Records provided:
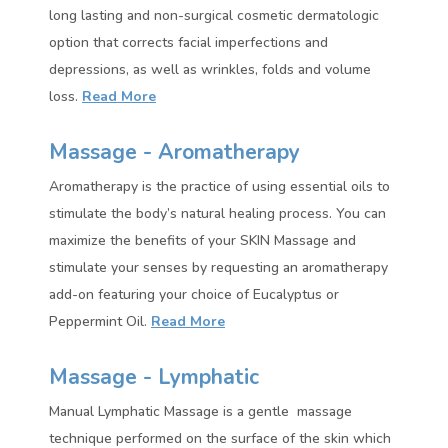
long lasting and non-surgical cosmetic dermatologic
option that corrects facial imperfections and
depressions, as well as wrinkles, folds and volume
loss.
Read More
Massage - Aromatherapy
Aromatherapy is the practice of using essential oils to
stimulate the body’s natural healing process. You can
maximize the benefits of your SKIN Massage and
stimulate your senses by requesting an aromatherapy
add-on featuring your choice of Eucalyptus or
Peppermint Oil.
Read More
Massage - Lymphatic
Manual Lymphatic Massage is a gentle massage
technique performed on the surface of the skin which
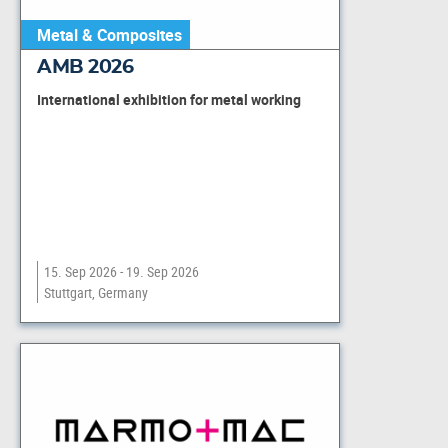
Metal & Composites
AMB 2026
International exhibition for metal working
15. Sep 2026 - 19. Sep 2026
Stuttgart, Germany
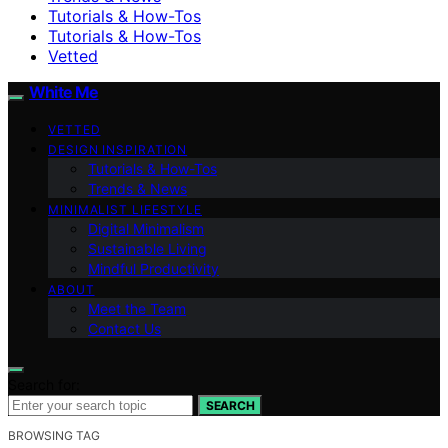
Tutorials & How-Tos
Tutorials & How-Tos
Vetted
White Me
VETTED
DESIGN INSPIRATION
Tutorials & How-Tos
Trends & News
MINIMALIST LIFESTYLE
Digital Minimalism
Sustainable Living
Mindful Productivity
ABOUT
Meet the Team
Contact Us
Search for:
SEARCH
BROWSING TAG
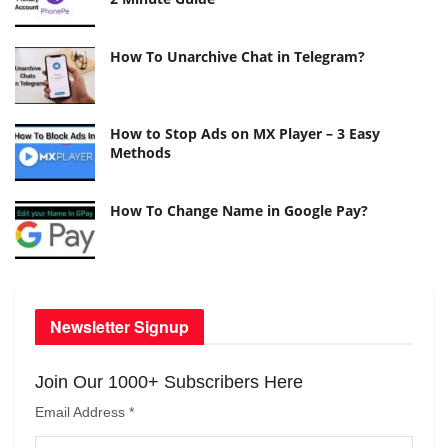
How To Unarchive Chat in Telegram?
How to Stop Ads on MX Player – 3 Easy
Methods
How To Change Name in Google Pay?
Newsletter Signup
Join Our 1000+ Subscribers Here
Email Address
*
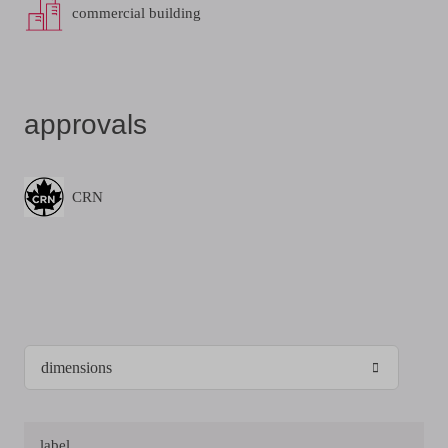
commercial building
approvals
CRN
label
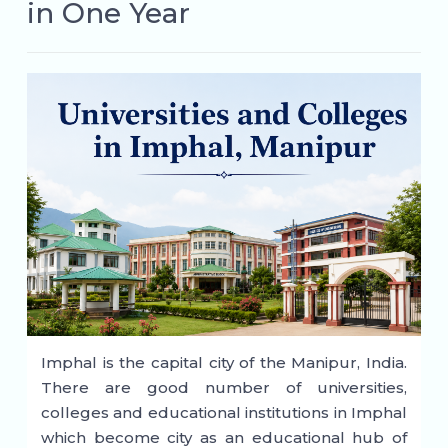
in One Year
Imphal is the capital city of the Manipur, India.
There are good number of universities,
colleges and educational institutions in Imphal
which become city as an educational hub of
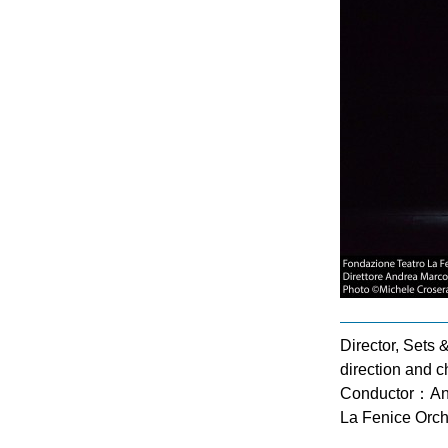
Director, Sets
direction and 
Conductor：An
La Fenice Orch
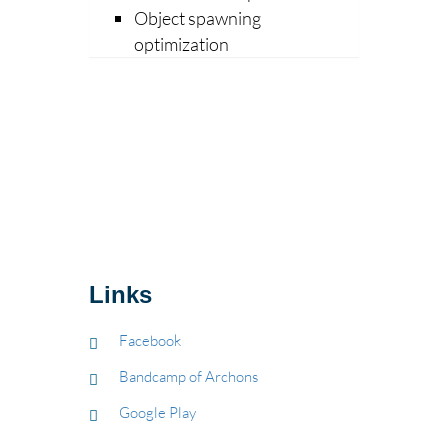
Object spawning
optimization
Links
Facebook
Bandcamp of Archons
Google Play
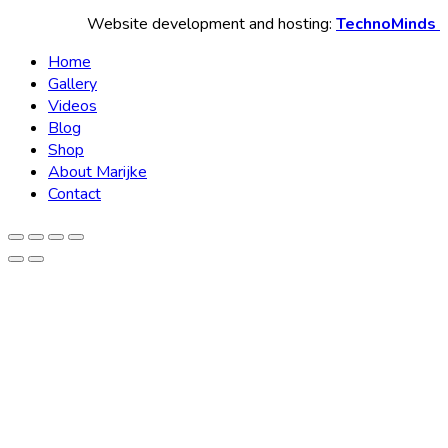
Website development and hosting:
TechnoMinds
Home
Gallery
Videos
Blog
Shop
About Marijke
Contact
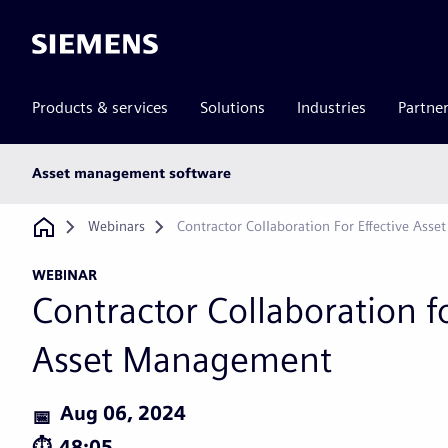
Siemens
Products & services
Solutions
Industries
Partne
Main
Asset management software
subnav
Breadcrumb
Webinars
Contractor Collaboration For Effective Ass
WEBINAR
Contractor Collaboration fo
Asset Management
Aug 06, 2024
48:05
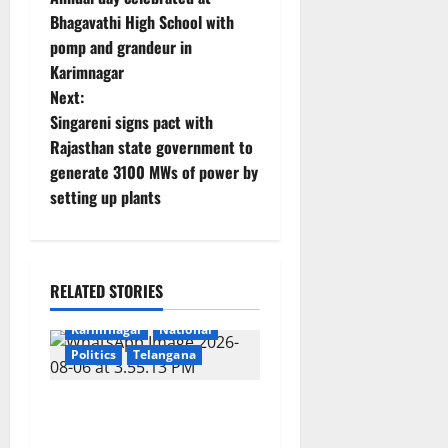
o
Bhagavathi High School with
pomp and grandeur in
s
Karimnagar
t
Next:
Singareni signs pact with
n
Rajasthan state government to
generate 3100 MWs of power by
a
setting up plants
v
i
RELATED STORIES
g
Education
Gallery
Karimnagar
National
a
Politics
Telangana
t
SKNR Government Arts &
i
Science College, Jagitial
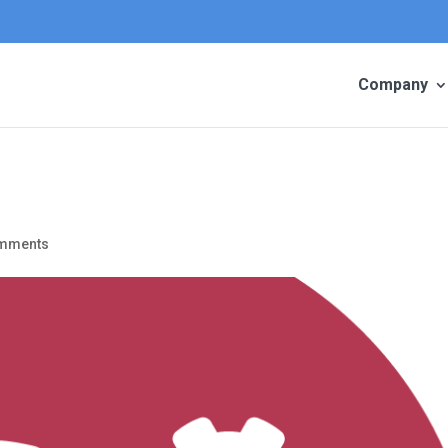
Company
omments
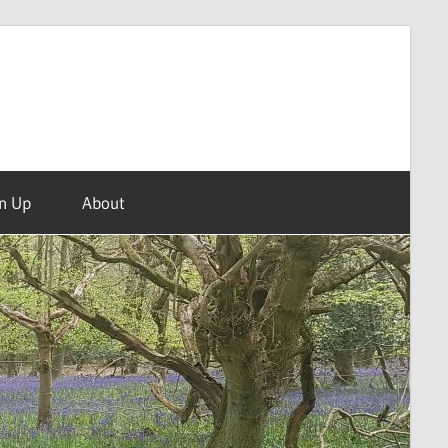
n Up
About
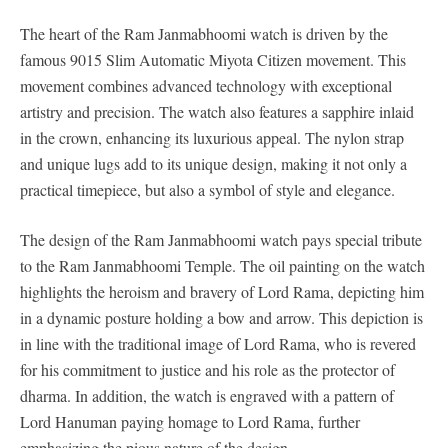
The heart of the Ram Janmabhoomi watch is driven by the
famous 9015 Slim Automatic Miyota Citizen movement. This
movement combines advanced technology with exceptional
artistry and precision. The watch also features a sapphire inlaid
in the crown, enhancing its luxurious appeal. The nylon strap
and unique lugs add to its unique design, making it not only a
practical timepiece, but also a symbol of style and elegance.
The design of the Ram Janmabhoomi watch pays special tribute
to the Ram Janmabhoomi Temple. The oil painting on the watch
highlights the heroism and bravery of Lord Rama, depicting him
in a dynamic posture holding a bow and arrow. This depiction is
in line with the traditional image of Lord Rama, who is revered
for his commitment to justice and his role as the protector of
dharma. In addition, the watch is engraved with a pattern of
Lord Hanuman paying homage to Lord Rama, further
emphasizing the pious nature of the design.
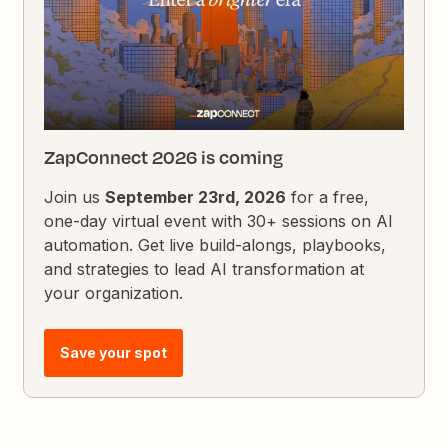
ZapConnect 2026 is coming
Join us
September 23rd, 2026
for a free,
one-day virtual event with 30+ sessions on AI
automation. Get live build-alongs, playbooks,
and strategies to lead AI transformation at
your organization.
Save your spot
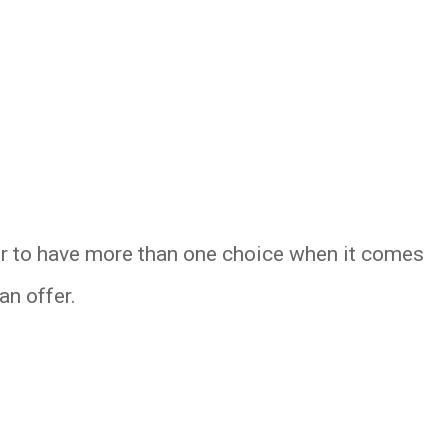
ter to have more than one choice when it comes
an offer.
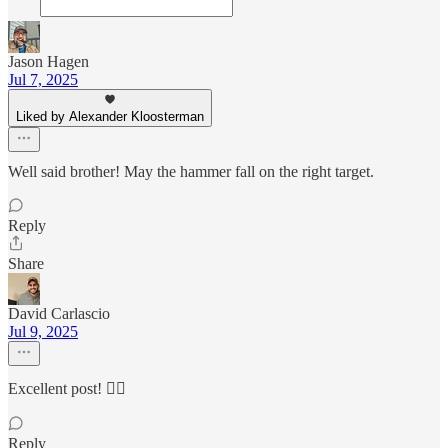
Jason Hagen
Jul 7, 2025
Liked by Alexander Kloosterman
Well said brother! May the hammer fall on the right target.
Reply
Share
David Carlascio
Jul 9, 2025
Excellent post! 👍🏼
Reply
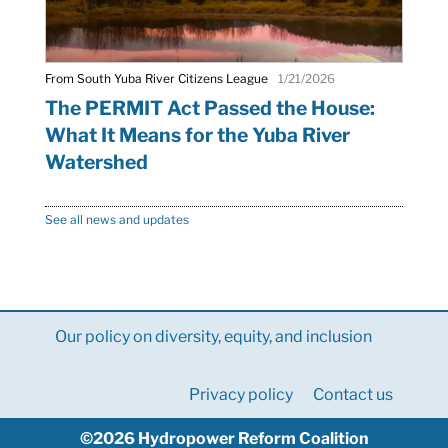
From South Yuba River Citizens League
1/21/2026
The PERMIT Act Passed the House:
What It Means for the Yuba River
Watershed
See all news and updates
Our policy on diversity, equity, and inclusion
Privacy policy
Contact us
©2026 Hydropower Reform Coalition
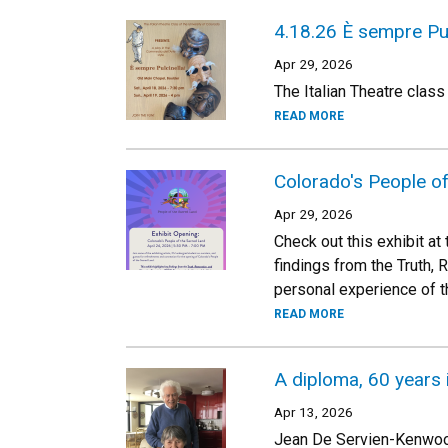
4.18.26 È sempre Pul
Apr 29, 2026
The Italian Theatre class
READ MORE
Colorado's People o
Apr 29, 2026
Check out this exhibit a
findings from the Truth,
personal experience of t
READ MORE
A diploma, 60 years 
Apr 13, 2026
Jean De Servien-Kenwood 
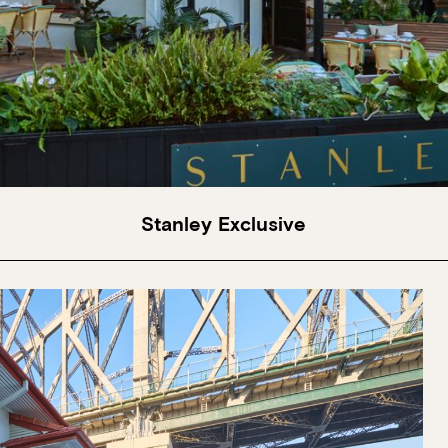
Stanley Exclusive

Problem details:
Using the records, find the number of lines in which the string "Collaboration" occurs. Reply with that number alone.

Solution to this exercise:
2